My first year as a beek I was in the hive about every 5 minutes, killed a queen because of it, but had the experience of the colony making a new one.

This year's resolution....STAY OUTTA THE HIVE...except for necessary management!


----------



## Michael Palmer (Dec 29, 2006)

To cut back on the months of 80 hour weeks...like to 79.


----------



## DC Bees (Sep 24, 2009)

To make more honey and hopefully weather permitting get a little locust honey.


----------



## zookeeper (Oct 21, 2009)

Better swarm management. I didn't do so well with this last year.....but I learned a lot about what DOESN'T work.


----------



## Charlie B (May 20, 2011)

To be more selective on cut-out jobs. Some of the cut-outs I did were allot of work and mess and not worth the time spent.


----------



## Mike Gillmore (Feb 25, 2006)

I receive a lot of swarm calls in the Spring and this year I want to resist the urge to "expand" when swarm season comes around and focus on building up my super inventory. I use all mediums for both brood and supering.The goal is to keep my colony numbers at a level which I have the time to properly manage. A few years back my plan was to keep just a handful of colonies at one location. Right now it's a dozen total at three different locations, and that was after some Fall combining. Funny how that happens. I'll use swarms to draw comb but I need to be more aggressive in combining and culling earlier in the summer. I never seem to have enough drawn honey supers when I need them because I'm adding colonies. One day when I retire I'll have the time to step it up a notch, but right now I need to run lean and efficient with smaller numbers. Famous last words, right?


----------



## Mr.Beeman (May 19, 2012)

This year one of my resolutions is to take on as many swarm calls and bee cut outs as I possibly can. 
Not really a resolution right?
Ok then, I resolve to learn something new each and every day even if it has nothing to do with bees. lol


----------



## Charlie B (May 20, 2011)

Mike Gillmore said:


> One day when I retire I'll have the time to step it up a notch, but right now I need to run lean and efficient with smaller numbers. Famous last words, right?

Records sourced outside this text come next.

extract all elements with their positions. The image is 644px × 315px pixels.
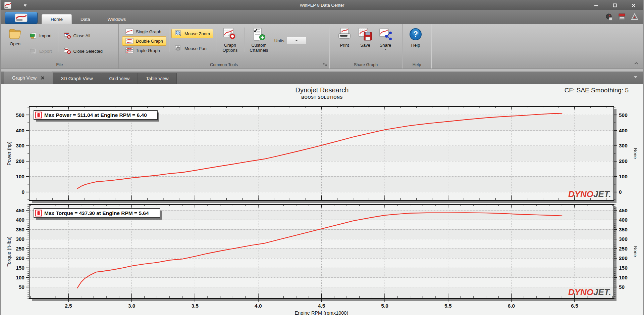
double-graph-label: Double Graph [136,39,163,44]
tab-grid-view[interactable]: Grid View [101,73,138,84]
y-tick-label-left: 500 [16,112,24,118]
custom-channels-icon [252,28,266,41]
ribbon-tab-row: Home Data Windows [1,10,643,24]
file-group-label: File [1,62,118,67]
tab-graph-view-label: Graph View [12,75,37,81]
print-button[interactable]: Print [334,26,355,48]
y-tick-label-right: 100 [619,174,628,179]
y-tick-label-left: 300 [16,236,24,242]
ribbon-group-common-tools: Single Graph Double Graph [119,24,329,69]
chart-svg: DYNOJET.2.53.03.54.04.55.05.56.06.550501… [1,202,644,315]
minimize-button[interactable] [590,2,602,9]
close-all-label: Close All [73,33,91,38]
single-graph-button[interactable]: Single Graph [122,27,166,36]
group-divider [169,28,169,52]
common-tools-group-label: Common Tools [119,62,329,67]
y-tick-label-left: 250 [16,246,24,252]
y-tick-label-left: 400 [16,128,24,133]
y-tick-label-left: 0 [21,189,24,195]
ribbon: Open Import [1,24,643,69]
y-tick-label-left: 100 [16,174,24,179]
export-csv-icon [30,48,37,54]
close-all-button[interactable]: Close All [60,31,106,40]
open-button[interactable]: Open [4,26,26,46]
y-axis-label: Torque (ft-lbs) [6,236,12,266]
graph-options-icon [223,28,237,41]
x-axis-label: Engine RPM (rpmx1000) [295,310,348,315]
x-tick-label: 6.5 [571,303,578,309]
help-button[interactable]: ? Help [406,26,425,48]
svg-text:?: ? [413,30,418,39]
close-selected-button[interactable]: Close Selected [60,46,106,56]
import-button[interactable]: Import [26,31,55,40]
ribbon-tab-data[interactable]: Data [72,14,99,24]
y-tick-label-left: 450 [16,208,24,213]
tab-3d-graph-view[interactable]: 3D Graph View [53,73,101,84]
x-tick-label: 5.5 [444,303,452,309]
dialog-launcher-icon[interactable] [323,62,327,67]
quick-access-dropdown-icon[interactable] [23,3,28,8]
tab-list-dropdown-icon[interactable] [633,76,638,79]
ribbon-tab-home[interactable]: Home [42,14,72,24]
double-graph-icon [125,38,133,44]
minimize-icon [594,3,598,8]
power-chart[interactable]: DYNOJET.00100100200200300300400400500500… [1,104,644,205]
group-divider [216,28,216,52]
legend: Max Power = 511.04 at Engine RPM = 6.40 [34,110,159,122]
triple-graph-label: Triple Graph [136,48,160,53]
triangle-logo-icon[interactable] [631,13,639,21]
mouse-pan-button[interactable]: Mouse Pan [171,44,213,53]
application-menu-button[interactable] [5,12,38,24]
help-label: Help [411,43,420,48]
titlebar: WinPEP 8 Data Center [1,0,643,10]
maximize-button[interactable] [609,2,621,9]
import-csv-icon [30,32,37,39]
y-tick-label-right: 200 [619,158,628,164]
x-tick-label: 2.5 [65,303,72,309]
share-icon [378,28,392,41]
y-tick-label-right: 250 [619,246,628,252]
custom-channels-button[interactable]: Custom Channels [247,26,271,53]
y-tick-label-left: 400 [16,217,24,223]
triple-graph-icon [125,47,133,53]
window-title: WinPEP 8 Data Center [1,3,643,8]
import-label: Import [39,33,52,38]
tab-table-view[interactable]: Table View [138,73,177,84]
dyno-module-icon[interactable] [618,13,626,21]
close-selected-icon [64,48,71,54]
close-selected-label: Close Selected [73,49,103,54]
gauge-icon[interactable] [605,13,613,21]
x-tick-label: 4.5 [318,303,325,309]
mouse-pan-label: Mouse Pan [184,46,207,51]
save-icon [358,28,372,41]
share-graph-group-label: Share Graph [329,62,402,67]
tab-graph-view[interactable]: Graph View [4,72,53,84]
y-tick-label-right: 50 [619,284,625,290]
export-button[interactable]: Export [26,46,55,56]
mouse-zoom-icon [175,30,182,37]
double-graph-button[interactable]: Double Graph [122,36,166,46]
single-graph-icon [125,29,133,35]
save-button[interactable]: Save [355,26,376,48]
tab-close-icon[interactable] [41,76,45,80]
y-tick-label-right: 200 [619,255,628,261]
legend: Max Torque = 437.30 at Engine RPM = 5.64 [34,209,162,220]
x-tick-label: 4.0 [255,303,262,309]
open-label: Open [10,41,20,46]
units-dropdown[interactable] [287,37,306,44]
ribbon-tab-data-label: Data [80,17,90,22]
y-tick-label-right: 400 [619,128,628,133]
graph-options-button[interactable]: Graph Options [218,26,242,53]
y-tick-label-right: 350 [619,227,628,232]
torque-chart[interactable]: DYNOJET.2.53.03.54.04.55.05.56.06.550501… [1,202,644,315]
ribbon-collapse-chevron-icon[interactable] [633,61,639,66]
close-button[interactable] [628,2,639,9]
share-button[interactable]: Share [376,26,395,50]
print-label: Print [340,43,349,48]
mouse-zoom-button[interactable]: Mouse Zoom [171,29,213,38]
y-tick-label-left: 100 [16,275,24,280]
ribbon-tab-windows[interactable]: Windows [99,14,135,24]
triple-graph-button[interactable]: Triple Graph [122,46,166,55]
y-tick-label-right: 450 [619,208,628,213]
right-axis-label: None [633,246,638,257]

It doesn't get any easier when you retire. One thing I've learned about myself is that I'm a hoarder when it comes to honeybees. You might as well surrender now Mike and give in to your addiction. Enjoy it while you can. It is useless to resist. There is no known cure.


----------



## Mike Gillmore (Feb 25, 2006)

I know ... I know. But we have to have at least one resolution we can break ... right?


----------



## beemandan (Dec 5, 2005)

Spend less time on the internet....and more time in the beeyards


----------



## DLMKA (Feb 7, 2012)

I'm going to expand to 15 full hives (from 8) and come mid summer make nucs out of the least productive ones to overwinter. Hope to come out of winter with a minimum of 15 colonies and sell the remaining nucs.


----------



## WilliamsHoneyBees (Feb 17, 2010)

Acrolite said:


> My resolution is simply to get my first two hives up and running, healthy and productive.


Welcome to Beekeeping! I'm an hour south of Columbus in Frankfort (near Chillicothe). Also I'm President of the Scioto Valley Beekeepers Association, if your close to Circleville stop in for a meeting! If you need any help finding a local association closer to you let me know.


----------



## WilliamsHoneyBees (Feb 17, 2010)

Raise more queens, more bees, and produce more honey!!


----------



## bhfury (Nov 25, 2008)

pine_ridge_farms said:


> Raise more queens, more bees, and produce more honey!!


I like it!!!!!!!


----------



## bevy's honeybees (Apr 21, 2011)

zookeeper said:


> Better swarm management. I didn't do so well with this last year.....but I learned a lot about what DOESN'T work.


That's mine too. I added supers too late, with too many with all empty frames not knowing that's not a good idea.
Set up more bait hives around my own hives just in case. Last year I bait hived everywhere except around my bees. Again, not smart.


----------



## The Honey Householder (Nov 14, 2008)

Starting to feel my age so this is the year. Going to thought it all out there and going for it all. 1000 hives with a 200 lb avg.:digging:


----------



## R Dewhurst (Dec 22, 2012)

Try and get my new packages hived with no problems. First time hiving packages. First full year coming up. Bought mine half way through this year. Look forward to learning alot.


----------



## GLOCK (Dec 29, 2009)

I'd like to have better SPM this year coming and better knowledge on how to remain chemical free. Varroa destructor is the worst. Year four and still no chemicals 
total of 7 hives dead out of 21 in four years not bad for a new bee keeper but i have so much more to learn i'm sure this coming year is coing to be crazy i know this last year has been can't wait .


----------



## westernbeekeeper (May 2, 2012)

Purchase my first nuc.


----------



## odfrank (May 13, 2002)

Charlie B said:


> To be more selective on cut-out jobs. Some of the cut-outs I did were allot of work and mess and not worth the time spent.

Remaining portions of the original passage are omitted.